-- Opening Marker --

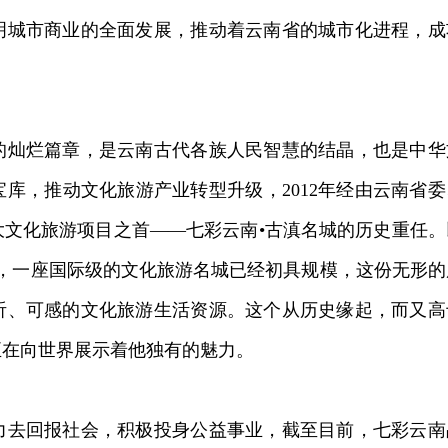
明城市商业的全面发展，推动着云南省的城市化进程，成
的灿烂篇章，是云南古代各族人民智慧的结晶，也是中华
库，推动文化旅游产业转型升级，2012年经由云南省委
文化旅游项目之首——七彩云南•古滇名城的历史重任。
，一座国际级的文化旅游名城已经初具规模，这份无形的
听、可感的文化旅游生活资源。这个从历史缘起，而又高
正在向世界展示着他独有的魅力。
力去回报社会，积极投身公益事业，截至目前，七彩云南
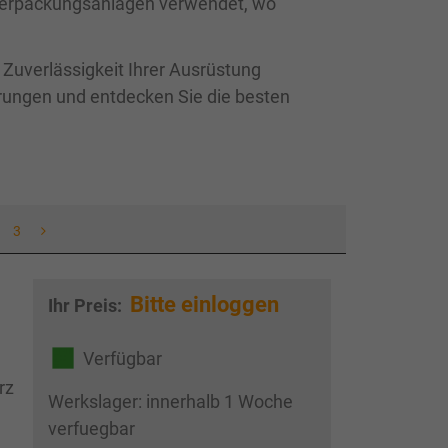
 Verpackungsanlagen verwendet, wo
 Zuverlässigkeit Ihrer Ausrüstung
erungen und entdecken Sie die besten
3
Bitte einloggen
Ihr Preis:
Verfügbar
rz
Werkslager: innerhalb 1 Woche
verfuegbar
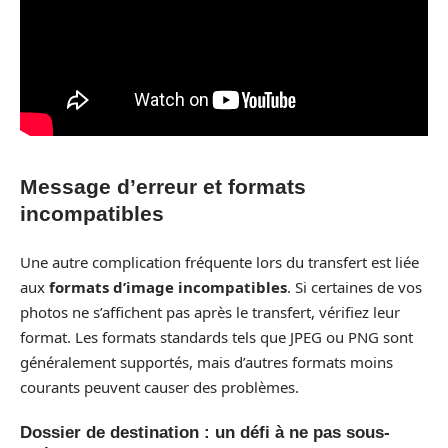
Message d’erreur et formats
incompatibles
Une autre complication fréquente lors du transfert est liée
aux
formats d’image incompatibles
. Si certaines de vos
photos ne s’affichent pas après le transfert, vérifiez leur
format. Les formats standards tels que JPEG ou PNG sont
généralement supportés, mais d’autres formats moins
courants peuvent causer des problèmes.
Dossier de destination : un défi à ne pas sous-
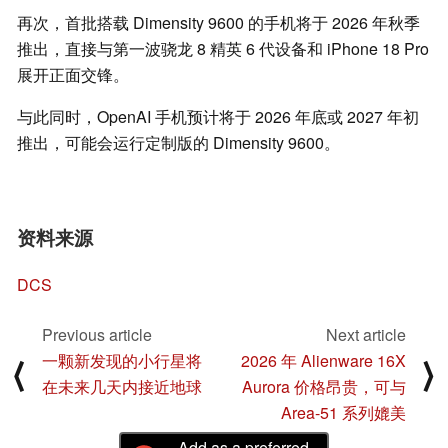
再次，首批搭载 Dimensity 9600 的手机将于 2026 年秋季
推出，直接与第一波骁龙 8 精英 6 代设备和 iPhone 18 Pro
展开正面交锋。
与此同时，OpenAI 手机预计将于 2026 年底或 2027 年初
推出，可能会运行定制版的 Dimensity 9600。
资料来源
DCS
Previous article
Next article
一颗新发现的小行星将
2026 年 Alienware 16X
⟨
⟩
在未来几天内接近地球
Aurora 价格昂贵，可与
Area-51 系列媲美
Add as a preferred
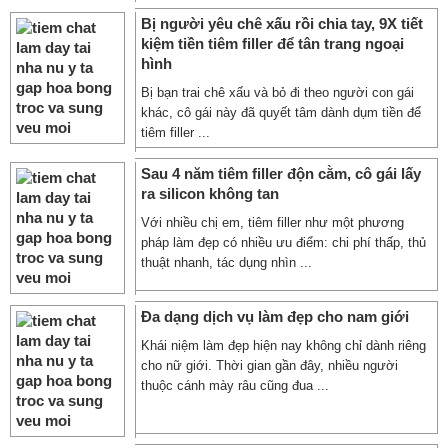
Bị người yêu chê xấu rồi chia tay, 9X tiết
kiệm tiền tiêm filler để tân trang ngoại
hình
Bị bạn trai chê xấu và bỏ đi theo người con gái
khác, cô gái này đã quyết tâm dành dụm tiền để
tiêm filler ...
Sau 4 năm tiêm filler độn cằm, cô gái lấy
ra silicon không tan
Với nhiều chị em, tiêm filler như một phương
pháp làm đẹp có nhiều ưu điểm: chi phí thấp, thủ
thuật nhanh, tác dụng nhìn ...
Đa dạng dịch vụ làm đẹp cho nam giới
Khái niệm làm đẹp hiện nay không chỉ dành riêng
cho nữ giới. Thời gian gần đây, nhiều người
thuộc cánh mày râu cũng đua ...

-- Closing Marker --

→ What this task involves:
Reproduce all the records verbatim, excluding images.

→ Answer section:
明城市商业的全面发展，推动着云南省的城市化进程，成
的灿烂篇章，是云南古代各族人民智慧的结晶，也是中华
库，推动文化旅游产业转型升级，2012年经由云南省委
文化旅游项目之首——七彩云南•古滇名城的历史重任。
，一座国际级的文化旅游名城已经初具规模，这份无形的
听、可感的文化旅游生活资源。这个从历史缘起，而又高
正在向世界展示着他独有的魅力。
力去回报社会，积极投身公益事业，截至目前，七彩云南
 Verpackungsanlagen verwendet, wo
 Zuverlässigkeit Ihrer Ausrüstung
erungen und entdecken Sie die besten
3
Bitte einloggen
Ihr Preis:
Verfügbar
rz
Werkslager: innerhalb 1 Woche
verfuegbar
Message d’erreur et formats
incompatibles
Une autre complication fréquente lors du transfert est liée
aux
formats d’image incompatibles
. Si certaines de vos
photos ne s’affichent pas après le transfert, vérifiez leur
format. Les formats standards tels que JPEG ou PNG sont
généralement supportés, mais d’autres formats moins
courants peuvent causer des problèmes.
Dossier de destination : un défi à ne pas sous-
再次，首批搭载 Dimensity 9600 的手机将于 2026 年秋季
推出，直接与第一波骁龙 8 精英 6 代设备和 iPhone 18 Pro
展开正面交锋。
与此同时，OpenAI 手机预计将于 2026 年底或 2027 年初
推出，可能会运行定制版的 Dimensity 9600。
资料来源
DCS
Previous article
Next article
一颗新发现的小行星将
2026 年 Alienware 16X
⟨
⟩
在未来几天内接近地球
Aurora 价格昂贵，可与
Area-51 系列媲美
Add as a preferred
Bị người yêu chê xấu rồi chia tay, 9X tiết
kiệm tiền tiêm filler để tân trang ngoại
hình
Bị bạn trai chê xấu và bỏ đi theo người con gái
khác, cô gái này đã quyết tâm dành dụm tiền để
tiêm filler ...
Sau 4 năm tiêm filler độn cằm, cô gái lấy
ra silicon không tan
Với nhiều chị em, tiêm filler như một phương
pháp làm đẹp có nhiều ưu điểm: chi phí thấp, thủ
thuật nhanh, tác dụng nhìn ...
Đa dạng dịch vụ làm đẹp cho nam giới
Khái niệm làm đẹp hiện nay không chỉ dành riêng
cho nữ giới. Thời gian gần đây, nhiều người
thuộc cánh mày râu cũng đua ...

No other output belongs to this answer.